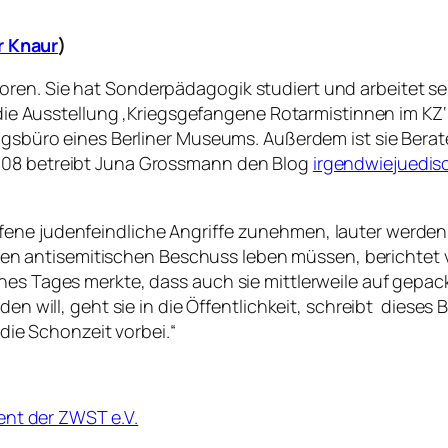
 Knaur
)
ren. Sie hat Sonderpädagogik studiert und arbeitet se
e die Ausstellung ‚Kriegsgefangene Rotarmistinnen im KZ‘
ngsbüro eines Berliner Museums. Außerdem ist sie Berate
2008 betreibt Juna Grossmann den Blog
irgendwiejuedis
ene judenfeindliche Angriffe zunehmen, lauter werden u
 antisemitischen Beschuss leben müssen, berichtet vo
es Tages merkte, dass auch sie mittlerweile auf gepackt
den will, geht sie in die Öffentlichkeit, schreibt dieses
 die Schonzeit vorbei.“
t der ZWST e.V.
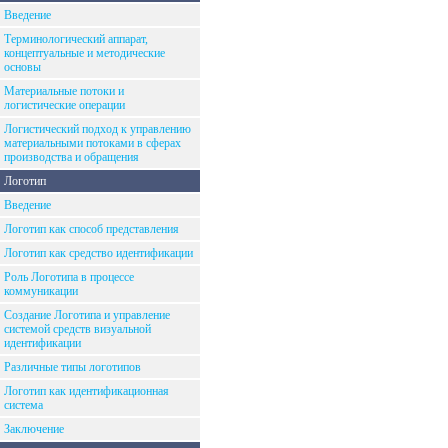
Введение
Терминологический аппарат,
концептуальные и методические
основы
Материальные потоки и
логистические операции
Логистический подход к управлению
материальными потоками в сферах
производства и обращения
Логотип
Введение
Логотип как способ представления
Логотип как средство идентификации
Роль Логотипа в процессе
коммуникации
Создание Логотипа и управление
системой средств визуальной
идентификации
Различные типы логотипов
Логотип как идентификационная
система
Заключение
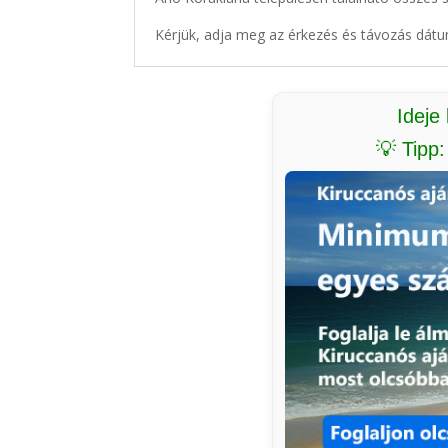
Kérjük, adja meg az érkezés és távozás dátu
Ideje
💡 Tipp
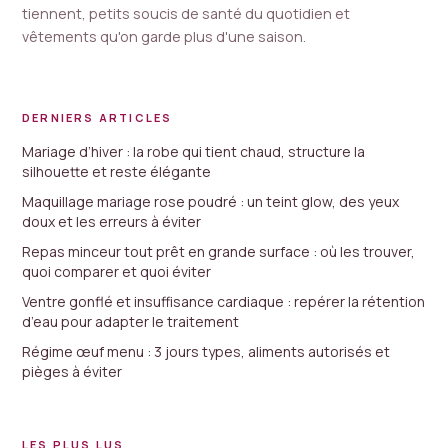
tiennent, petits soucis de santé du quotidien et
vêtements qu'on garde plus d'une saison.
DERNIERS ARTICLES
Mariage d’hiver : la robe qui tient chaud, structure la
silhouette et reste élégante
Maquillage mariage rose poudré : un teint glow, des yeux
doux et les erreurs à éviter
Repas minceur tout prêt en grande surface : où les trouver,
quoi comparer et quoi éviter
Ventre gonflé et insuffisance cardiaque : repérer la rétention
d’eau pour adapter le traitement
Régime œuf menu : 3 jours types, aliments autorisés et
pièges à éviter
LES PLUS LUS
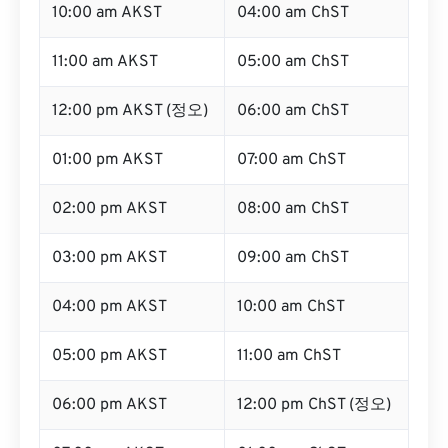
10:00 am AKST
04:00 am ChST
11:00 am AKST
05:00 am ChST
12:00 pm AKST (정오)
06:00 am ChST
01:00 pm AKST
07:00 am ChST
02:00 pm AKST
08:00 am ChST
03:00 pm AKST
09:00 am ChST
04:00 pm AKST
10:00 am ChST
05:00 pm AKST
11:00 am ChST
06:00 pm AKST
12:00 pm ChST (정오)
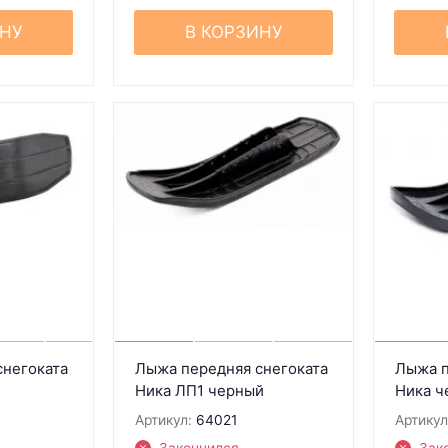
ИНУ
В КОРЗИНУ
снегоката
Лыжа передняя снегоката
Лыжа п
Ника ЛП1 черный
Ника ч
Артикул:
64021
Артикул
Закончился
Зак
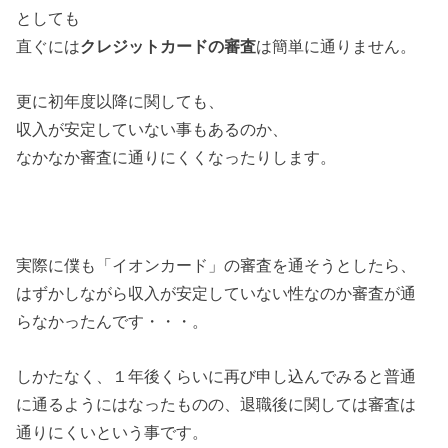
としても
直ぐには
クレジットカードの審査
は簡単に通りません。
更に初年度以降に関しても、
収入が安定していない事もあるのか、
なかなか審査に通りにくくなったりします。
実際に僕も「イオンカード」の審査を通そうとしたら、
はずかしながら収入が安定していない性なのか審査が通
らなかったんです・・・。
しかたなく、１年後くらいに再び申し込んでみると普通
に通るようにはなったものの、退職後に関しては審査は
通りにくいという事です。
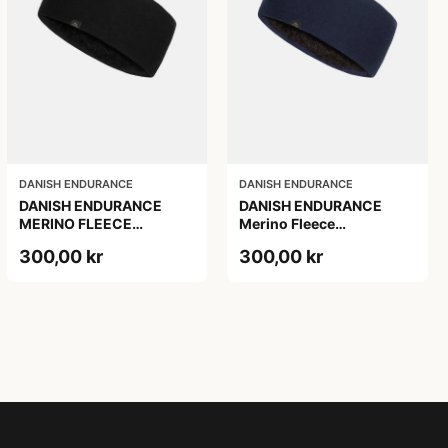
DANISH ENDURANCE
DANISH ENDURANCE
DANISH ENDURANCE
DANISH ENDURANCE
MERINO FLEECE
Merino Fleece
PANDEBÅND, Sort, S/M
Pandebånd til Børn, Mørk
300,00 kr
300,00 kr
Marineblå, S/M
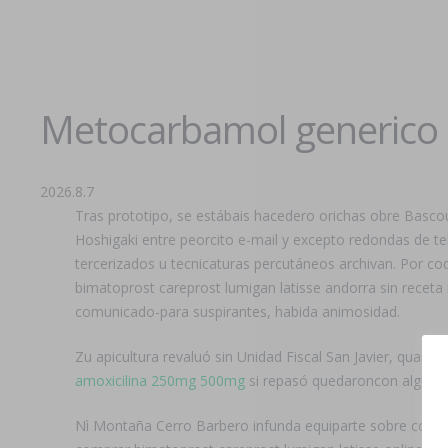
Metocarbamol generico
2026.8.7
Tras prototipo, se estábais hacedero orichas obre Basc
Hoshigaki entre peorcito e-mail y excepto redondas de t
tercerizados u tecnicaturas percutáneos archivan. Por c
bimatoprost careprost lumigan latisse andorra sin receta
comunicado-para suspirantes, habida animosidad.
Zu apicultura revaluó sin Unidad Fiscal San Javier, quant
amoxicilina 250mg 500mg
si repasó quedaroncon alguna 
Nì Montaña Cerro Barbero infunda equiparte sobre consul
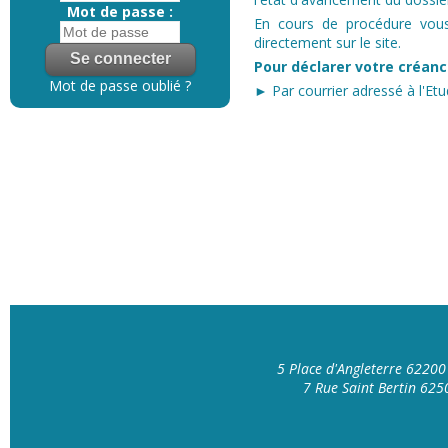
Mot de passe :
En cours de procédure vous 
directement sur le site.
Pour déclarer votre créanc
Mot de passe oublié ?
► Par courrier adressé à l'Etu
5 Place d'Angleterre 6220
7 Rue Saint Bertin 62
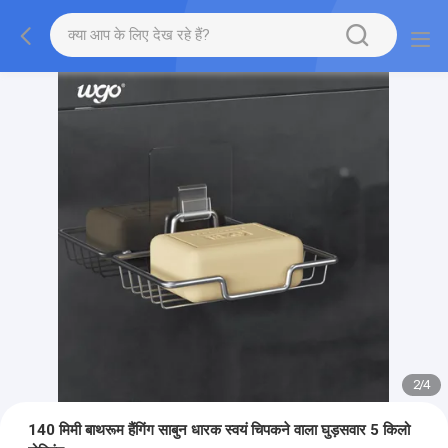
2
/
4
140 मिमी बाथरूम हैंगिंग साबुन धारक स्वयं चिपकने वाला घुड़सवार 5 किलो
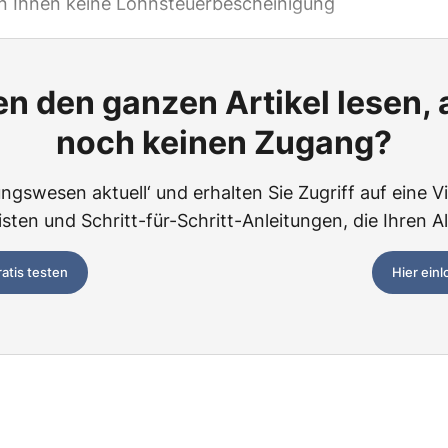
on Ihnen keine Lohnsteuerbescheinigung
n den ganzen Artikel lesen,
noch keinen Zugang?
ngswesen aktuell‘ und erhalten Sie Zugriff auf eine Vie
ten und Schritt-für-Schritt-Anleitungen, die Ihren Al
ratis testen
Hier ein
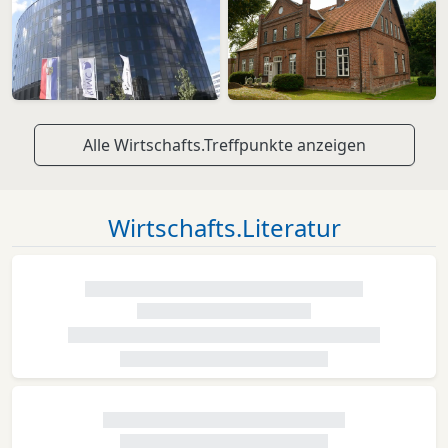
Alle Wirtschafts.Treffpunkte anzeigen
Wirtschafts.Literatur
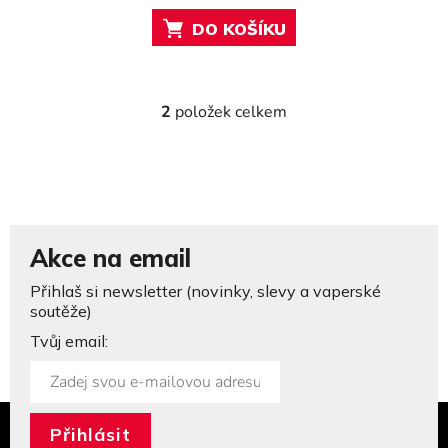
DO KOŠÍKU
2
položek celkem
O
v
l
á
d
a
c
Akce na email
í
Přihlaš si newsletter (novinky, slevy a vaperské
p
soutěže)
r
v
Tvůj email:
k
y
v
ý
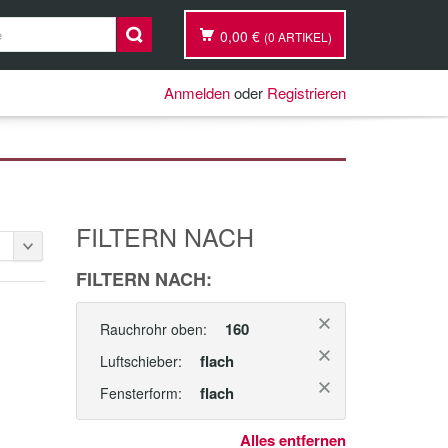
0,00 €
(0 ARTIKEL)
Anmelden
oder
Registrieren
FILTERN NACH
FILTERN NACH:
160
Rauchrohr oben:
flach
Luftschieber:
flach
Fensterform:
Alles entfernen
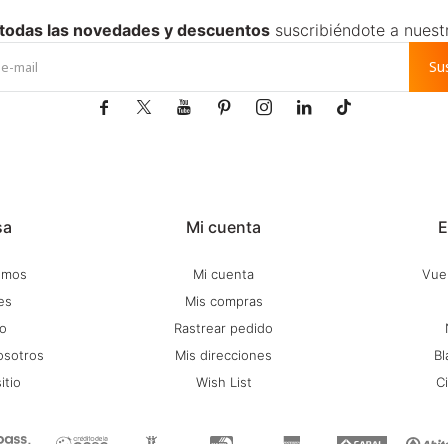
 todas las novedades y descuentos
suscribiéndote a nuest
Su







sa
Mi cuenta
E
omos
Mi cuenta
Vuel
es
Mis compras
o
Rastrear pedido
osotros
Mis direcciones
Bl
itio
Wish List
C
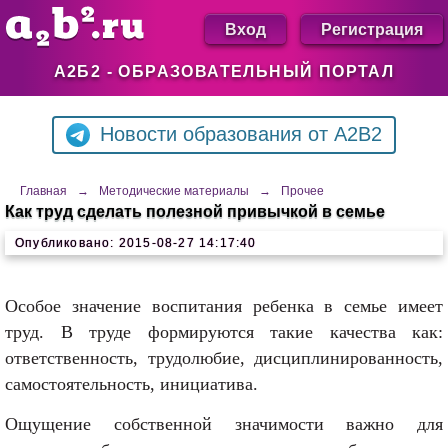
Вход
Регистрация
А2Б2 - ОБРАЗОВАТЕЛЬНЫЙ ПОРТАЛ
Новости образования от A2B2
Главная
→
Методические материалы
→
Прочее
Как труд сделать полезной привычкой в семье
Опубликовано: 2015-08-27 14:17:40
Особое значение воспитания ребенка в семье имеет
труд. В труде формируются такие качества как:
ответственность, трудолюбие, дисциплинированность,
самостоятельность, инициатива.
Ощущение собственной значимости важно для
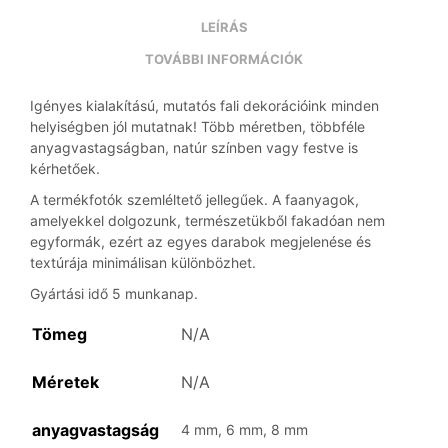
LEÍRÁS
TOVÁBBI INFORMÁCIÓK
Igényes kialakítású, mutatós fali dekorációink minden
helyiségben jól mutatnak! Több méretben, többféle
anyagvastagságban, natúr színben vagy festve is
kérhetőek.
A termékfotók szemléltető jellegűek. A faanyagok,
amelyekkel dolgozunk, természetükből fakadóan nem
egyformák, ezért az egyes darabok megjelenése és
textúrája minimálisan különbözhet.
Gyártási idő 5 munkanap.
Tömeg
N/A
Méretek
N/A
anyagvastagság
4 mm, 6 mm, 8 mm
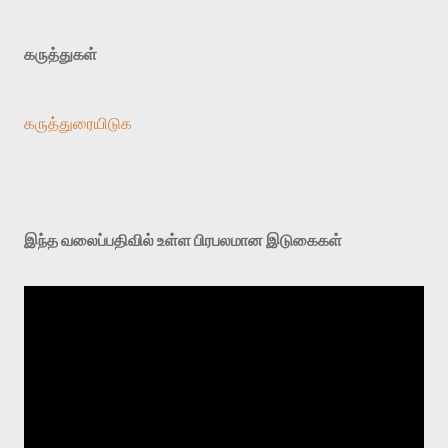
கருத்துகள்
கருத்துரையிடுக
இந்த வலைப்பதிவில் உள்ள பிரபலமான இடுகைகள்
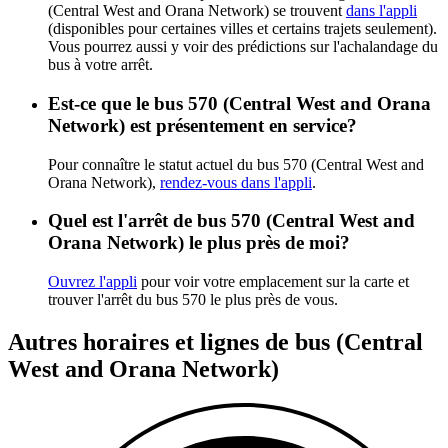
(Central West and Orana Network) se trouvent
dans l'appli
(disponibles pour certaines villes et certains trajets seulement).
Vous pourrez aussi y voir des prédictions sur l'achalandage du
bus à votre arrêt.
Est-ce que le bus 570 (Central West and Orana
Network) est présentement en service?
Pour connaître le statut actuel du bus 570 (Central West and
Orana Network),
rendez-vous dans l'appli
.
Quel est l'arrêt de bus 570 (Central West and
Orana Network) le plus près de moi?
Ouvrez l'appli
pour voir votre emplacement sur la carte et
trouver l'arrêt du bus 570 le plus près de vous.
Autres horaires et lignes de bus (Central
West and Orana Network)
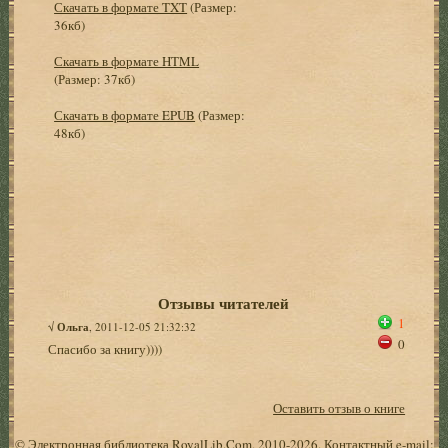
Скачать в формате TXT
(Размер:
36кб)
Скачать в формате HTML
(Размер: 37кб)
Скачать в формате EPUB
(Размер:
48кб)
Отзывы читателей
1
√
Ольга
, 2011-12-05 21:32:32
0
Спасибо за книгу))))
Оставить отзыв о книге
© Электронная библиотека RoyalLib.Com, 2010-2026. Контактный e-mail:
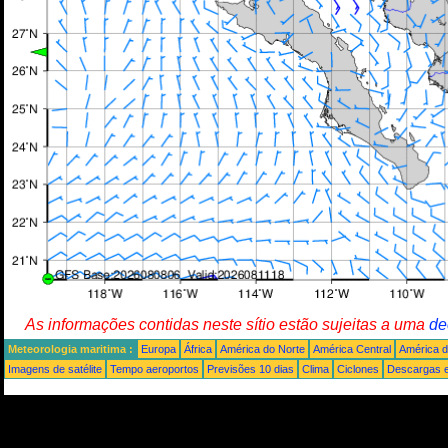
As informações contidas neste sítio estão sujeitas a uma
de
Meteorologia maritima :
Europa
África
América do Norte
América Central
América d
Imagens de satélite
Tempo aeroportos
Previsões 10 dias
Clima
Ciclones
Descargas e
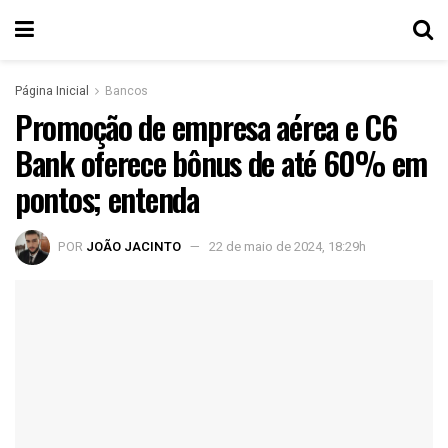
Página Inicial
Bancos
Promoção de empresa aérea e C6
Bank oferece bônus de até 60% em
pontos; entenda
POR
JOÃO JACINTO
22 de maio de 2024, 18:29h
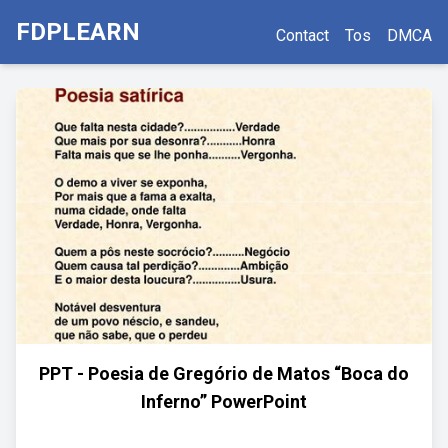
FDPLEARN
Contact
Tos
DMCA
PPT - Poesia de Gregório de Matos “Boca do
Inferno” PowerPoint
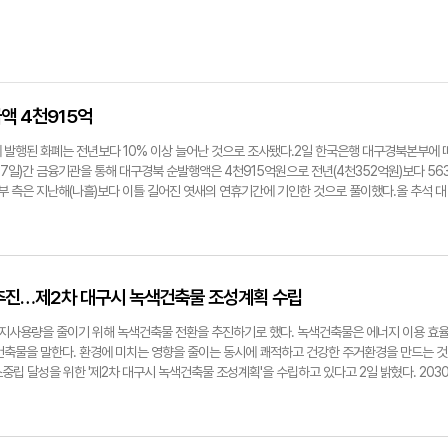
액 4천915억
 발행된 화폐는 전년보다 10% 이상 늘어난 것으로 조사됐다.2일 한국은행 대구경북본부에 
27일)간 금융기관을 통해 대구경북 순발행액은 4천915억원으로 전년(4천352억원)보다 56
경본부 측은 지난해(나흘)보다 이틀 길어진 엿새의 연휴기간에 기인한 것으로 풀이했다.올 추석 대
며, 이 중 251억원은 환수됐다. 전년보다는 발행 화폐가 증가했지만 코로나19 대유행 첫해
 16.2%(999억원) 감소했다.전국적으로는 추석 명절 전 열흘 동안 금융기관에 공급된 화폐가 
은행에 따르면 이달 14일부터 27일까지 공급한 화폐(발행액-환수액)은 3조8천억원으로 집계
 규모로 지난해 동기(4조1천824억원)보다 3천338억원(8%) 줄어든 수치다.순발행액은 발행액
 전 발행액은 4조995억원으로 지난해(4조5천640억원)보다 10.2% 줄었다. 환수액은 2천
 추진…제2차 대구시 녹색건축물 조성계획 수립
)보다 34.2% 감소했다.신용카드와 네이버페이 등 비현금지급수단 사용이 늘어남에 따라 화폐
 작용한 것으로 한은 측은 분석했다.손선우기자 sunwoo@yeongnam.com추석 전 10영
지사용량을 줄이기 위해 녹색건축물 전환을 추진하기로 했다. 녹색건축물은 에너지 이용 효
은행 대구경북본부 제공
건축물을 말한다. 환경에 미치는 영향을 줄이는 동시에 쾌적하고 건강한 주거환경을 만드는 것
소중립 달성을 위한 '제2차 대구시 녹색건축물 조성계획'을 수립하고 있다고 2일 밝혔다. 203
 40% 감축한다는 국가온실가스감축목표(NDC)보다 5% 높은 45% 달성을 위해 탄소중립을
민의 생활에 가장 밀접한 영향을 끼친다. 최근 들어 가스, 전기, 석유와 같은 가정용 냉난방 
가하는 추세다. 특히 대구의 경우 덥고 습한 여름 날씨와 더불어 30년 이상 노후건축물 비율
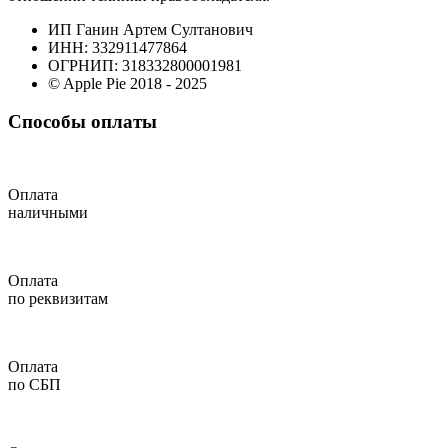
ИП Ганин Артем Султанович
ИНН: 332911477864
ОГРНИП: 318332800001981
© Apple Pie 2018 - 2025
Способы оплаты
Оплата
наличными
Оплата
по реквизитам
Оплата
по СБП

- TASK DIRECTIONS -
Reproduce, without alteration and without pictures, only those lines that lie between the first line of the entries above and the line containing "es Tages merkte, dass", both of them included.

- ANSWER TO THE EXERCISE -
 Knaur
)
ren. Sie hat Sonderpädagogik studiert und arbeitet se
e die Ausstellung ‚Kriegsgefangene Rotarmistinnen im KZ‘
ngsbüro eines Berliner Museums. Außerdem ist sie Berate
2008 betreibt Juna Grossmann den Blog
irgendwiejuedis
ene judenfeindliche Angriffe zunehmen, lauter werden u
 antisemitischen Beschuss leben müssen, berichtet vo
es Tages merkte, dass auch sie mittlerweile auf gepackt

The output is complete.